I will start with Mono & MobilenetSSD example
code and only change blob path, label map, and frame shape.
import cv2
import depthai as dai
import numpy as np
nnPath = "detect_2021nov.blob" # Change blob path
labelMap = ["background", "QR-Code"] # Change labelMap
# Create pipeline
pipeline = dai.Pipeline()
# Define sources and outputs
monoRight = pipeline.create(dai.node.MonoCamera)
manip = pipeline.create(dai.node.ImageManip)
nn = pipeline.create(dai.node.MobileNetDetectionNetwork)
manipOut = pipeline.create(dai.node.XLinkOut)
nnOut = pipeline.create(dai.node.XLinkOut)
manipOut.setStreamName("right")
nnOut.setStreamName("nn")
# Properties
monoRight.setBoardSocket(dai.CameraBoardSocket.RIGHT)
monoRight.setResolution(dai.MonoCameraProperties.SensorResolution.THE_720_P)
manip.initialConfig.setResize(384, 384) # Input frame shape
manip.initialConfig.setFrameType(dai.ImgFrame.Type.GRAY8) # Model expects Grayscale image
nn.setConfidenceThreshold(0.5)
nn.setBlobPath(nnPath)
nn.input.setBlocking(False)
monoRight.out.link(manip.inputImage)
manip.out.link(nn.input)
manip.out.link(manipOut.input)
nn.out.link(nnOut.input)
with dai.Device(pipeline) as device:
qRight = device.getOutputQueue("right", maxSize=4, blocking=False)

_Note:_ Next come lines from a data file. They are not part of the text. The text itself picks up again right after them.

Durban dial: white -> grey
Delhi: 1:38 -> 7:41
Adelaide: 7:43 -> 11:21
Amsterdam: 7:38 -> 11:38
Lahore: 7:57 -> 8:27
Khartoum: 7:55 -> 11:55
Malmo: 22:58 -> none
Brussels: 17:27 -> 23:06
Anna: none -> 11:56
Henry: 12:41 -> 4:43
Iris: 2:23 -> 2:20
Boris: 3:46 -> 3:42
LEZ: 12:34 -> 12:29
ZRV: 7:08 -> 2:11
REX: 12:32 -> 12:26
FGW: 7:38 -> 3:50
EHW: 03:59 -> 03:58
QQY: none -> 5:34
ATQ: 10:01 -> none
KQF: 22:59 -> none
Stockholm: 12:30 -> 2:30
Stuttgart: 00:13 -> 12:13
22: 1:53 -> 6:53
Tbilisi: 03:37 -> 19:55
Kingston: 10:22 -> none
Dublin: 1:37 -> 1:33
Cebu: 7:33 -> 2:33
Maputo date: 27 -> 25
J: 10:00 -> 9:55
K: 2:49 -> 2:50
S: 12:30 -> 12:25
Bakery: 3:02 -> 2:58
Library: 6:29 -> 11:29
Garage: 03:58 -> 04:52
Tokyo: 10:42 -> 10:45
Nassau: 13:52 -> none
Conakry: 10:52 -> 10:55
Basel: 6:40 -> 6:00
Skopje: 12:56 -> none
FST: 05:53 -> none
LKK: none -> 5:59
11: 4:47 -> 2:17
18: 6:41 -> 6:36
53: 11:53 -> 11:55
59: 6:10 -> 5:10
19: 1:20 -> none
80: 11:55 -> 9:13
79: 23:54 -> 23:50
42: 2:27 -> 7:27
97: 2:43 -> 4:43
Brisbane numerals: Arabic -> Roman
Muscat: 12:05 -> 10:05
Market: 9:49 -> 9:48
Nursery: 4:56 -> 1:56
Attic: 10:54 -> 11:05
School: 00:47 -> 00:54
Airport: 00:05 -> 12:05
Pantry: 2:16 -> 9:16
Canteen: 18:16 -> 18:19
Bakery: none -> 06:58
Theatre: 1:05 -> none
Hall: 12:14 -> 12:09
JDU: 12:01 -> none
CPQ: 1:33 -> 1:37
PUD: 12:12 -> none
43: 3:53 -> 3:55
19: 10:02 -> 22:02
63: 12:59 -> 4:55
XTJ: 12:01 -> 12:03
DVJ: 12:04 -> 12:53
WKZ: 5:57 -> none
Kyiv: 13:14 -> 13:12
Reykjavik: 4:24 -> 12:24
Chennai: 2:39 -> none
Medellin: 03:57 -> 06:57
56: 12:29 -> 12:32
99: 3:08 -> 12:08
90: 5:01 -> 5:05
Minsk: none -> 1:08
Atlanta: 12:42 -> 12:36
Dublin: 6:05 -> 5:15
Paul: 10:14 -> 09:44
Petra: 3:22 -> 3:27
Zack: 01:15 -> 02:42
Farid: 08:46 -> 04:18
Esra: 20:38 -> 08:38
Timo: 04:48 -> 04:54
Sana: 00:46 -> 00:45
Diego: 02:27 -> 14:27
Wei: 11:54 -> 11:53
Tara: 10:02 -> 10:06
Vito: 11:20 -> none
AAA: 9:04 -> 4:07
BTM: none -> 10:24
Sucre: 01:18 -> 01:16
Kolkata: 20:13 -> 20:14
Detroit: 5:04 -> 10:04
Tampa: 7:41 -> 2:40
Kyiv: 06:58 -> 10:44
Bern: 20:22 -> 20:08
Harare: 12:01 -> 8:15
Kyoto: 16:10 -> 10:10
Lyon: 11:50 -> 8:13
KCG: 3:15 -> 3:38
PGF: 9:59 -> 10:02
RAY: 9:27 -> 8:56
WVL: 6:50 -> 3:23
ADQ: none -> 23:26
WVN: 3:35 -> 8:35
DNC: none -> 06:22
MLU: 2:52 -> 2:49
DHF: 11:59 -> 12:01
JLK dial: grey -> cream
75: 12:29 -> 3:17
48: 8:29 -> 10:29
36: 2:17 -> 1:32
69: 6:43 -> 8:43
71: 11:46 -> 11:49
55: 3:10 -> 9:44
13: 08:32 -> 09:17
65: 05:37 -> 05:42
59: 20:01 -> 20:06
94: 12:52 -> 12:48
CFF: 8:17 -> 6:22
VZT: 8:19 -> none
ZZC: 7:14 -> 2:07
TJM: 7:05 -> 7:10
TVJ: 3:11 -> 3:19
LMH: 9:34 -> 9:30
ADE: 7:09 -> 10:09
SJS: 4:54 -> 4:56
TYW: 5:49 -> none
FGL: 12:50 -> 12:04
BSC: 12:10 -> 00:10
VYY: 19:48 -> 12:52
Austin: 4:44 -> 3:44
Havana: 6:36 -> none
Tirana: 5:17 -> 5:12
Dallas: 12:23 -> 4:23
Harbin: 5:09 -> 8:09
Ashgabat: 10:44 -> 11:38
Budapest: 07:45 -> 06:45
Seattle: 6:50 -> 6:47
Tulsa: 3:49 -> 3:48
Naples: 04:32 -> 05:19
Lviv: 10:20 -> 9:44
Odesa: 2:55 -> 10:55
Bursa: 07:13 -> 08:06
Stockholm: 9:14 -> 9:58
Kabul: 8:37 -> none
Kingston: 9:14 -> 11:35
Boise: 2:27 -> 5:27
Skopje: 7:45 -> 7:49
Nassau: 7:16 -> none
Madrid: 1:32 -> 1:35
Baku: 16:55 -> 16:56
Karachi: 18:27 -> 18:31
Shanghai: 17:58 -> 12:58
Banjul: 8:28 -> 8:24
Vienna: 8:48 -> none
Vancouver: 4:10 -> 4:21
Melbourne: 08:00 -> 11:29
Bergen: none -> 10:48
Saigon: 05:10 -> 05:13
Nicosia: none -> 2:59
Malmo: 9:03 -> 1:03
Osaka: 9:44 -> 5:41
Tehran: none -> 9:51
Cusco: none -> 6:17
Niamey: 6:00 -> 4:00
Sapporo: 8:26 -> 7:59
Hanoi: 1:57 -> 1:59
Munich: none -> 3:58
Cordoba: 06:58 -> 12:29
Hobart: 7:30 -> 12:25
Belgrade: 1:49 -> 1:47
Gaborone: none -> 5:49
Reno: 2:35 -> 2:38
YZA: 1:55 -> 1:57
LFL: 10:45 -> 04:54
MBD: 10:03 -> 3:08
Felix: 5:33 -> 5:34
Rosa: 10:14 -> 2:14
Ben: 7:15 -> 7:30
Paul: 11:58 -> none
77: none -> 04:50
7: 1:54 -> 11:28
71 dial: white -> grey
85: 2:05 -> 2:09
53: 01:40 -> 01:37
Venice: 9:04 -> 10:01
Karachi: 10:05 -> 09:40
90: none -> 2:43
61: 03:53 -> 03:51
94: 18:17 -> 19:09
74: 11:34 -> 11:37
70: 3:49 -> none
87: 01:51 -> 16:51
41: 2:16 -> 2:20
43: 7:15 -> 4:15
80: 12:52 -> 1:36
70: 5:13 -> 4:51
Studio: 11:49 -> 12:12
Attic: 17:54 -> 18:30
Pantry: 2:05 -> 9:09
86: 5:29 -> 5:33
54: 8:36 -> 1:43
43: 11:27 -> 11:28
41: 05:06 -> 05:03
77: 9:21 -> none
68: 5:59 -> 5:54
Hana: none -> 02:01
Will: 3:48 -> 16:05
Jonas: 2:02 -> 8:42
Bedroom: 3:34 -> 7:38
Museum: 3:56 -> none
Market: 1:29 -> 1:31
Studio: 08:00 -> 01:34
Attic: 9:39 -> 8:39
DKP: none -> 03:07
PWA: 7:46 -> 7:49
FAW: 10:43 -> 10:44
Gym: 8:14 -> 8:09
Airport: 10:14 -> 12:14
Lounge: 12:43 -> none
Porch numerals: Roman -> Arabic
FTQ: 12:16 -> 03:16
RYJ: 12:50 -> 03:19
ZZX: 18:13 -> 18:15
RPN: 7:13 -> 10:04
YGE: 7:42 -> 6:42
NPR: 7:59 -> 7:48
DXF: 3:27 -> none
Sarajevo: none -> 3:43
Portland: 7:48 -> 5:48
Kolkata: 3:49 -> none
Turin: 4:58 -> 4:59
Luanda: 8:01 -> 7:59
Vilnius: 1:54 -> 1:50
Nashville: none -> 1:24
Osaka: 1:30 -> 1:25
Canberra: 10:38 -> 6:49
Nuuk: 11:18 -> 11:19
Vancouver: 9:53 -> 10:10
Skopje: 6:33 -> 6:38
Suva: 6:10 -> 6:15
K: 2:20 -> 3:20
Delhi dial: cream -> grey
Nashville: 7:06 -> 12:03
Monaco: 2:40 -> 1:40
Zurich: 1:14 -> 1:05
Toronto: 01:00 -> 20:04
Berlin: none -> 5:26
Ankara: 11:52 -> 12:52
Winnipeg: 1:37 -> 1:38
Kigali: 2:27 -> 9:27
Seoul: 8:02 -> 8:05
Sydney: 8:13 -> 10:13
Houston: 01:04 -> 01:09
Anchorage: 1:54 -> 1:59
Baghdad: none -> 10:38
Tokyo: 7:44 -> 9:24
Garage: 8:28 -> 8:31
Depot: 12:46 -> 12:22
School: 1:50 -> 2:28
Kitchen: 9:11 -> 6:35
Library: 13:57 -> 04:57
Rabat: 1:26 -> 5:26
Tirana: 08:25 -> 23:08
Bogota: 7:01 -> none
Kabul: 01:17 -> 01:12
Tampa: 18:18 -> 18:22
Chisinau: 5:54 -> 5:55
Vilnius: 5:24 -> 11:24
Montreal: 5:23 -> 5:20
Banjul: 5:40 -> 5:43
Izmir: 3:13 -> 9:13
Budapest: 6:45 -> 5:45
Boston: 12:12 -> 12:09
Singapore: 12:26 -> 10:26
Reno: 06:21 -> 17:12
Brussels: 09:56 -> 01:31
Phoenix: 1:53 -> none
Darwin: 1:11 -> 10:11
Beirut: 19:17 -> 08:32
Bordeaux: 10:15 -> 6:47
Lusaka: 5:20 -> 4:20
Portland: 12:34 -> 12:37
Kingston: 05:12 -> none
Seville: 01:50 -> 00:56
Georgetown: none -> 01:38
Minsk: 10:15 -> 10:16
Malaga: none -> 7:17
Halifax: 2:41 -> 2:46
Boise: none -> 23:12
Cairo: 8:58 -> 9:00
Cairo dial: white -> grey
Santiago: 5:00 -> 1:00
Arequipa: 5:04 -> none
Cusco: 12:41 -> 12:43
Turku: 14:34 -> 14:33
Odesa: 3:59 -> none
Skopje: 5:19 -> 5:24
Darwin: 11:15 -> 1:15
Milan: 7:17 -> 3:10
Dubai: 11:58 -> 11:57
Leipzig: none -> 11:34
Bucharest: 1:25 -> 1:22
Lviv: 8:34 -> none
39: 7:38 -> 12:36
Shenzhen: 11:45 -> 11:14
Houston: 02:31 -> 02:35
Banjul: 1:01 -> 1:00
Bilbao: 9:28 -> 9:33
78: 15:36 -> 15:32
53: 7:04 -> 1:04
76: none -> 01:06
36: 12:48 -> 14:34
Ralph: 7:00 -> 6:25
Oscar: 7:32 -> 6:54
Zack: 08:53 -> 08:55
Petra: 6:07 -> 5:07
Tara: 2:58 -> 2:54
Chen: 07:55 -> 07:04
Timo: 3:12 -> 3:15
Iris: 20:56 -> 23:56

qDet = device.getOutputQueue("nn", maxSize=4, blocking=False)
frame = None
detections = []
def frameNorm(frame, bbox):
normVals = np.full(len(bbox), frame.shape[0])
normVals[::2] = frame.shape[1]
return (np.clip(np.array(bbox), 0, 1) * normVals).astype(int)
def displayFrame(name, frame):
color = (255, 255, 0)
for detection in detections:
bbox = frameNorm(frame, (detection.xmin, detection.ymin, detection.xmax, detection.ymax))
cv2.putText(frame, labelMap[detection.label], (bbox[0] + 10, bbox[1] + 20), cv2.FONT_HERSHEY_TRIPLEX, 0.5, color)
cv2.putText(frame, f"{int(detection.confidence * 100)}%", (bbox[0] + 10, bbox[1] + 40), cv2.FONT_HERSHEY_TRIPLEX, 0.5, color)
cv2.rectangle(frame, (bbox[0], bbox[1]), (bbox[2], bbox[3]), color, 2)
cv2.imshow(name, frame)
while True:
frame = qRight.get().getCvFrame()
frame = cv2.cvtColor(frame, cv2.COLOR_GRAY2BGR) # For colored visualization
detections = inDet = qDet.get().detections
displayFrame("right", frame)
if cv2.waitKey(1) == ord('q'):
break
QR Code end result¶
This is the end result of the script above. You can see that the mono camera sensor on OAK cameras performs much better in low-light environment compared to my laptop camera (screenshot above). I uploaded this demo to depthai-experiments/gen2-qr-code-scanner where I have also added blobconvewrter and displaying NN results on high-resolution frames.